As memórias do último clássico dos clássicos trazem imagens de um despique aceso debaixo de chuva, a 7 de Abril, que pecou apenas pelo facto de ter terminado sem golo, cenário que beneficiou os rubro e negros na conquista do quarto título consecutivo, por força da vitória na primeira volta.
Os números continuam a pender para o lado dos petrolíferos, detentores de 31 vitórias, contra 25 dos militares e 22 empates. No palmarés do Girabola, a vantagem é igualmente do clube do Eixo Viário, com 15 troféus, quando o colosso do Rio Seco, 13 conquistas, persegue o “penta”, de modo a alcançar o adversário no registo de cinco títulos seguidos.

Emoção e civismo
Os adeptos dos dois clubes têm sido os vencedores nos últimos frente-a-frente dos gigantes, pelo comportamento cívico e urbano adoptado antes, durante e depois dos desafios, com a particularidade de saírem do estádio de mãos dadas, independentemente do resultado.

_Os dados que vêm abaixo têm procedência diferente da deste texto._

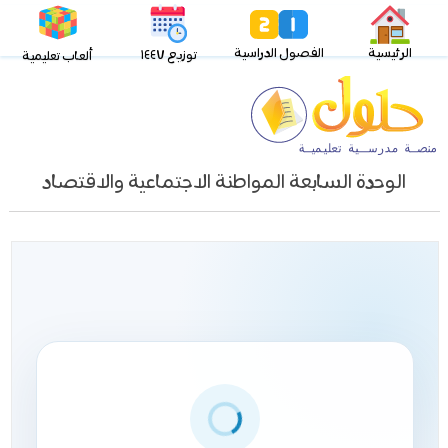
الرئيسية
الفصول الدراسية
توزيع ١٤٤٧
ألعاب تعليمية
الوحدة السابعة المواطنة الاجتماعية والاقتصاد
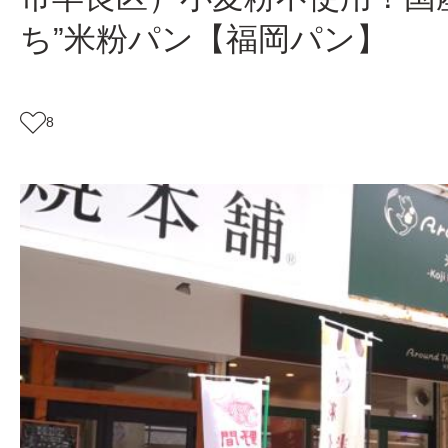
ち”米粉パン【福岡パン】
8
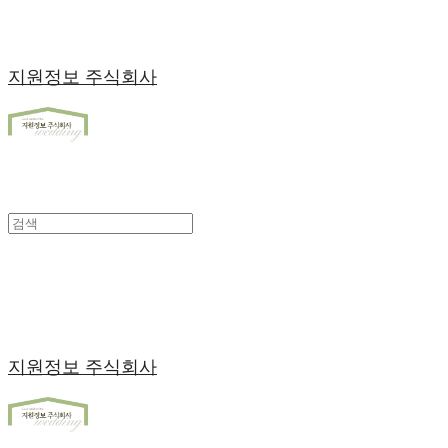
지원정보 주식회사
지원정보 주식회사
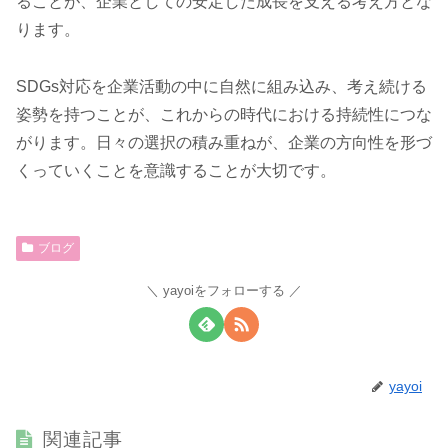
ることが、企業としての安定した成長を支える考え方とな
ります。
SDGs対応を企業活動の中に自然に組み込み、考え続ける
姿勢を持つことが、これからの時代における持続性につな
がります。日々の選択の積み重ねが、企業の方向性を形づ
くっていくことを意識することが大切です。
ブログ
yayoiをフォローする
yayoi
関連記事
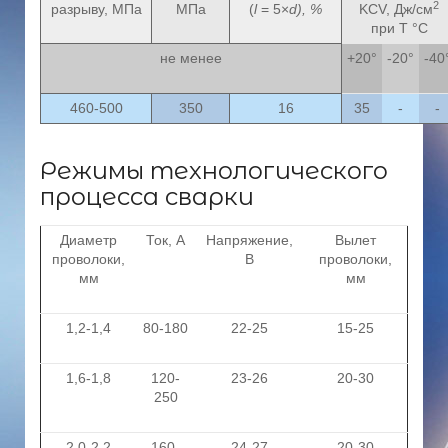
2
разрыву, МПа
МПа
(
l
= 5×
d), %
KCV, Дж/см
при Т °C
не менее
+20°
-20°
-40
460-500
350
16
35
-
-
Режимы технологического
процесса сварки
Диаметр
Ток, А
Напряжение,
Вылет
проволоки,
В
проволоки,
мм
мм
1,2-1,4
80-180
22-25
15-25
1,6-1,8
120-
23-26
20-30
250
2,0-2,2
160-
24-27
20-30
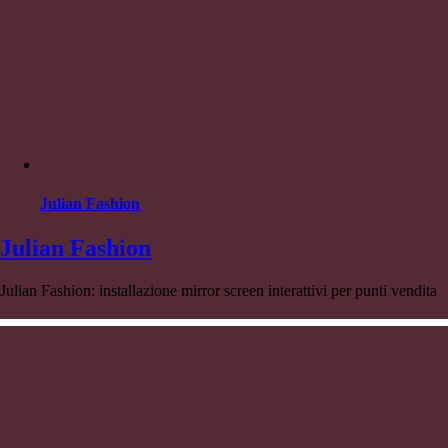
Julian Fashion
Julian Fashion
Julian Fashion: installazione mirror screen interattivi per punti vendita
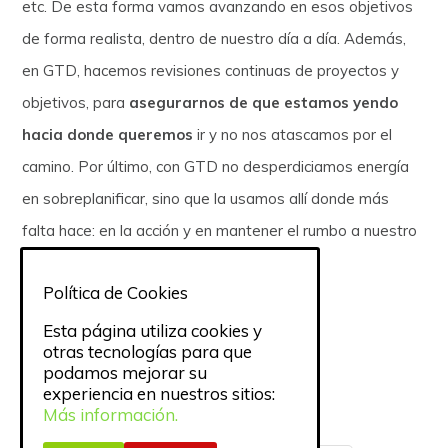
etc. De esta forma vamos avanzando en esos objetivos
de forma realista, dentro de nuestro día a día. Además,
en GTD, hacemos revisiones continuas de proyectos y
objetivos, para
asegurarnos de que estamos yendo
hacia donde queremos
ir y no nos atascamos por el
camino. Por último, con GTD no desperdiciamos energía
en sobreplanificar, sino que la usamos allí donde más
falta hace: en la acción y en mantener el rumbo a nuestro
destino.
Política de Cookies
Fotografía de
Tristan
Esta página utiliza cookies y
otras tecnologías para que
podamos mejorar su
experiencia en nuestros sitios:
Comparte esto:
Más información.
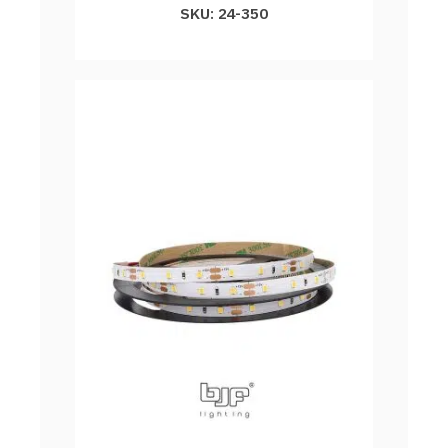
SKU: 24-350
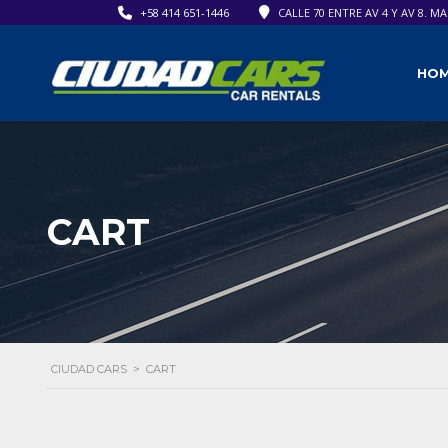
+58 414 651-1446
CALLE 70 ENTRE AV 4 Y AV 8. M
HO
CART
CIUDAD CARS
>
CART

Além da casa cheia, ou na pior da hipótese bem composta, deseja-se a reedição da manifestação de cidadania, na certeza de que a rivalidade está longe de criar inimigos.
A passada goleadora das equipas permite antever uma disputa aberta e renhida, bem à imagem da filosofia de jogo dos dois treinadores, devotos do futebol de ataque. Dragan Jovic, obreiro do crescimento competitivo do 1º de Agosto, nos últimos cinco anos, tem experiência suficiente na prova para encarar o rival com naturalidade, confiança replicada por Antonio Cosano no Petro de Luanda, agora mais senhor do seu destino, por ter iniciado a época.
A julgar pela produção dos emblemas, estão reunidas as condições para uma tarde de emoções intensas, dentro das quatro linhas e na bancada, em mais uma boa propaganda do futebol angolano, que ganha visibilidade no continente e no mundo.
Sem Zito Luvumbo, uma das referências do Mundial de Sub-17 em curso no Brasil, os militares, líderes com 27 pontos, devem apostar no grosso das suas primeiras escolhas, depois da recuperação de Ary Papel e Kila, que durante a ausência permitiram a afirmação de Nelson da Luz e Mongo, desequilibradores nos últimos triunfos.
Do Catetão chega uma mensagem de coerência e certeza no trabalho desenvolvido. O nome e o peso do adversário não interferem nas escolhas, por isso a equipa inicial dos tricolores, agora terceiros classificados, 23 pontos, mantém os titulares, cenário que afasta a possibilidade de Herenilson, jogador em final de contrato, deixar o banco e formar dupla com Além, no meio-campo.